→ **WORK INSTRUCTION**
Please output the data exactly, minus pictures.

Data records:
---

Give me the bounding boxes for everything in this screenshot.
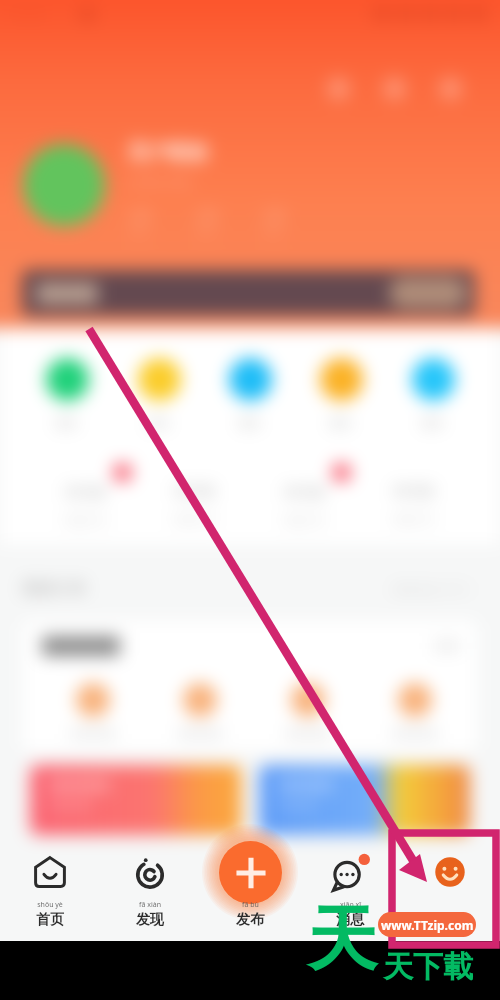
button[interactable]: Profile	[400, 850, 500, 941]
staticText: xiāo xī	[340, 900, 361, 910]
button[interactable]: Publish	[200, 850, 300, 941]
button[interactable]	[439, 77, 462, 100]
button[interactable]: 服务	[298, 328, 384, 440]
button[interactable]	[259, 765, 470, 835]
staticText: 服务	[148, 416, 170, 430]
staticText: fā bù	[242, 900, 259, 910]
button[interactable]	[30, 765, 241, 835]
staticText: 天下載	[383, 948, 473, 986]
button[interactable]	[45, 683, 141, 738]
button[interactable]	[383, 77, 406, 100]
button[interactable]: 待付款	[145, 440, 245, 545]
button[interactable]	[327, 77, 350, 100]
button[interactable]	[260, 683, 356, 738]
button[interactable]: 服务	[390, 328, 476, 440]
button[interactable]: Discover	[100, 850, 200, 941]
staticText: shǒu yè	[37, 900, 63, 910]
button[interactable]: 服务	[207, 328, 293, 440]
other: Discover	[132, 854, 168, 890]
button[interactable]	[23, 144, 105, 226]
staticText: 天	[307, 896, 377, 984]
staticText: www.TTzip.com	[381, 917, 474, 933]
button[interactable]: Home	[0, 850, 100, 941]
staticText: 消息	[336, 911, 364, 929]
staticText: 首页	[36, 911, 64, 929]
staticText: 待付款	[174, 483, 216, 501]
button[interactable]: Publish	[205, 827, 295, 917]
button[interactable]: 待付款	[255, 440, 355, 545]
staticText: 发布	[236, 911, 264, 929]
staticText: fā xiàn	[139, 900, 161, 910]
button[interactable]: 待付款	[36, 440, 136, 545]
other: Messages	[329, 851, 371, 893]
button[interactable]: 服务	[24, 328, 110, 440]
button[interactable]	[22, 270, 475, 316]
button[interactable]	[22, 620, 478, 752]
button[interactable]	[152, 683, 248, 738]
button[interactable]	[367, 683, 463, 738]
other: Home	[32, 854, 68, 890]
button[interactable]: Messages	[300, 850, 400, 941]
staticText: 用户昵称	[128, 140, 208, 165]
staticText: 收藏记录	[173, 512, 217, 526]
button[interactable]: 服务	[116, 328, 202, 440]
other: Profile	[434, 856, 466, 888]
staticText: 发现	[136, 911, 164, 929]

---

→ **RESPONSE TO THIS TASK**
Give me the bounding boxes for everything in this screenshot.
button[interactable]: Profile	[400, 850, 500, 941]
staticText: xiāo xī	[340, 900, 361, 910]
button[interactable]: Publish	[200, 850, 300, 941]
button[interactable]	[439, 77, 462, 100]
button[interactable]: 服务	[298, 328, 384, 440]
button[interactable]	[259, 765, 470, 835]
staticText: 服务	[148, 416, 170, 430]
staticText: fā bù	[242, 900, 259, 910]
button[interactable]	[30, 765, 241, 835]
staticText: 天下載	[383, 948, 473, 986]
button[interactable]	[45, 683, 141, 738]
button[interactable]	[383, 77, 406, 100]
button[interactable]: 待付款	[145, 440, 245, 545]
button[interactable]	[327, 77, 350, 100]
button[interactable]	[260, 683, 356, 738]
button[interactable]: 服务	[390, 328, 476, 440]
button[interactable]: Discover	[100, 850, 200, 941]
staticText: shǒu yè	[37, 900, 63, 910]
button[interactable]: 服务	[207, 328, 293, 440]
other: Discover	[132, 854, 168, 890]
button[interactable]	[23, 144, 105, 226]
staticText: 天	[307, 896, 377, 984]
staticText: www.TTzip.com	[381, 917, 474, 933]
button[interactable]: Home	[0, 850, 100, 941]
staticText: 消息	[336, 911, 364, 929]
staticText: 首页	[36, 911, 64, 929]
staticText: 待付款	[174, 483, 216, 501]
button[interactable]: Publish	[205, 827, 295, 917]
button[interactable]: 待付款	[255, 440, 355, 545]
staticText: 发布	[236, 911, 264, 929]
staticText: fā xiàn	[139, 900, 161, 910]
button[interactable]: 待付款	[36, 440, 136, 545]
other: Messages	[329, 851, 371, 893]
button[interactable]: 服务	[24, 328, 110, 440]
button[interactable]	[22, 270, 475, 316]
button[interactable]	[22, 620, 478, 752]
button[interactable]	[152, 683, 248, 738]
button[interactable]	[367, 683, 463, 738]
other: Home	[32, 854, 68, 890]
button[interactable]: Messages	[300, 850, 400, 941]
staticText: 用户昵称	[128, 140, 208, 165]
staticText: 收藏记录	[173, 512, 217, 526]
button[interactable]: 服务	[116, 328, 202, 440]
other: Profile	[434, 856, 466, 888]
staticText: 发现	[136, 911, 164, 929]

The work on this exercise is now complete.